2. Dieser Anhang gilt für gefrorene Erzeugnisse aus der Fischerei auf kleine pelagische Arten und Grundfischarten, die in genormten Paletten angelandet werden, sofern
a) der Kapitän den zuständigen Behörden des Anlandemitgliedstaats vor Beginn der Anlandung die geschätzte Gesamtzahl dieser Paletten mitteilt und
b) die Wiegemitgliedstaaten über Verfahren verfügen, die die genaue Zählung und Identifizierung aller angelandeten und gelagerten genormten Paletten gewährleisten und es ermöglichen, jede Palette bis zum Erstverkauf zu verfolgen, und sie diese Verfahren anwenden.
3. Dieser Anhang gilt für den Teil der Fänge von gefrorenen Erzeugnissen aus der Fischerei auf große pelagische Arten mit geringem Einzelgewicht aus der Ringwadenfischerei auf tropischen Thunfisch, der unsortiert angelandet wird und einen der Kommission vorgelegten und mit ihr vereinbarten Schwellenwert nicht überschreitet, sofern alle Mengen, die den geltenden Schwellenwert nicht überschreiten, vom Rest des Fangs getrennt, gewogen und bis zum Erstverkauf getrennt von anderen Fischereierzeugnissen gehalten werden, auch von gefrorenen Erzeugnissen aus der Fischerei auf große pelagische Arten, die den geltenden Schwellenwert überschreiten.

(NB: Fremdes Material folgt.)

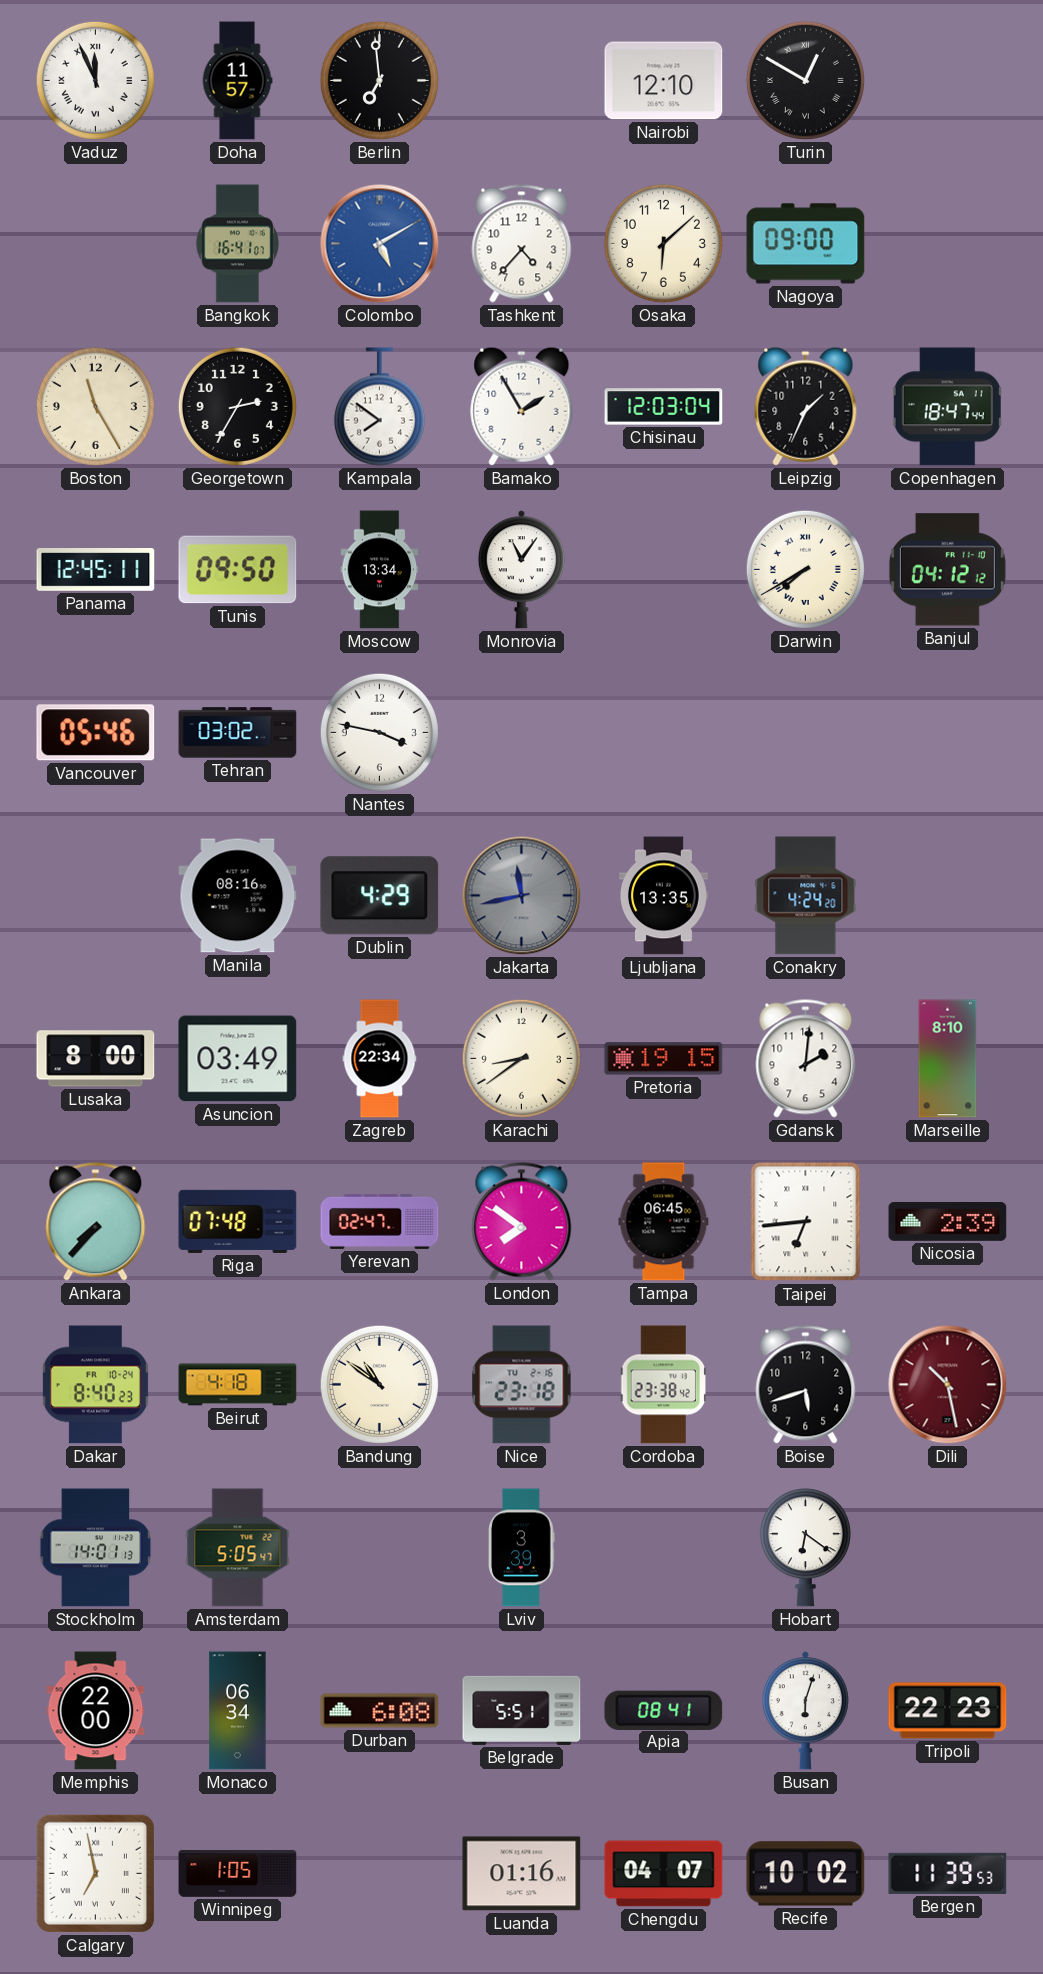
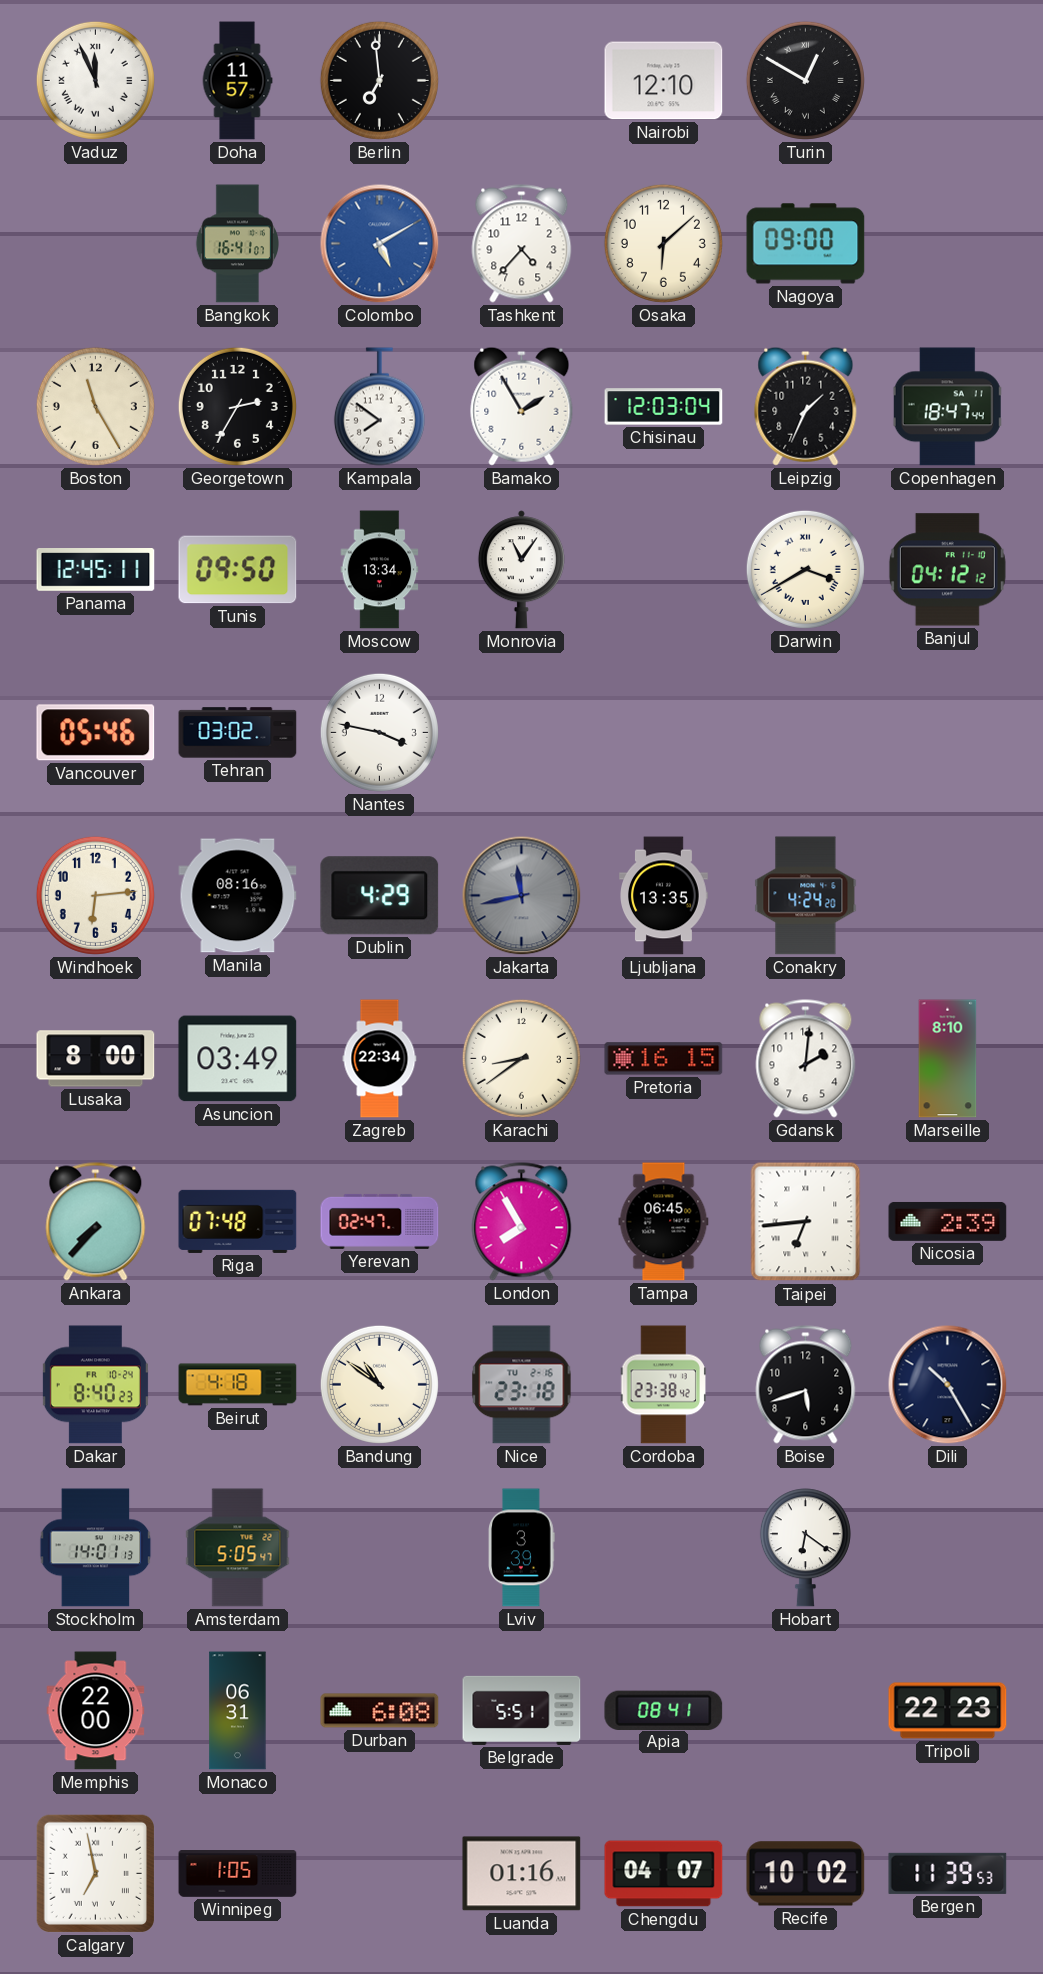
Darwin: 7:40 -> 3:40
Windhoek: none -> 6:14
Pretoria: 19:15 -> 16:15
London: 7:51 -> 7:55
Dili: 10:28 -> 10:25
Dili dial: burgundy -> navy
Monaco: 06:34 -> 06:31
Busan: 6:03 -> none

4. Zum Wiegen zugelassene Marktteilnehmer stellen sicher, dass alle angelandeten gefrorenen Fischereierzeugnisse, die für eine Beprobung gemäß diesem Anhang in Betracht kommen, eine einzige benannte Stelle durchlaufen, an der alle Paletten automatisiert gezählt und erfasst werden.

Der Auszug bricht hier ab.